▶ [SOURCE MATERIAL]
<<<<

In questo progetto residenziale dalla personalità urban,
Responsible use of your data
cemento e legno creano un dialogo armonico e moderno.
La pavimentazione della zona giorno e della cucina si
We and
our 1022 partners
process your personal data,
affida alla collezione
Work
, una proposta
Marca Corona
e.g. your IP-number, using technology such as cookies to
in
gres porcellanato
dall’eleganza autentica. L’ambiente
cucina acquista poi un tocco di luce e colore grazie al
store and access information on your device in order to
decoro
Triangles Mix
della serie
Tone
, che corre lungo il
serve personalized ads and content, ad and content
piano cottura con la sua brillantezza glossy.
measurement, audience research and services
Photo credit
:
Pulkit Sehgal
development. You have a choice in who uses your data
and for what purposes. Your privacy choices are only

>>>>

From the first line of the listing above through the line that contains "cucina acquista poi", set down each line without alteration, and nothing else.

▶ [EXERCISE ANSWER]
In questo progetto residenziale dalla personalità urban,
Responsible use of your data
cemento e legno creano un dialogo armonico e moderno.
La pavimentazione della zona giorno e della cucina si
We and
our 1022 partners
process your personal data,
affida alla collezione
Work
, una proposta
Marca Corona
e.g. your IP-number, using technology such as cookies to
in
gres porcellanato
dall’eleganza autentica. L’ambiente
cucina acquista poi un tocco di luce e colore grazie al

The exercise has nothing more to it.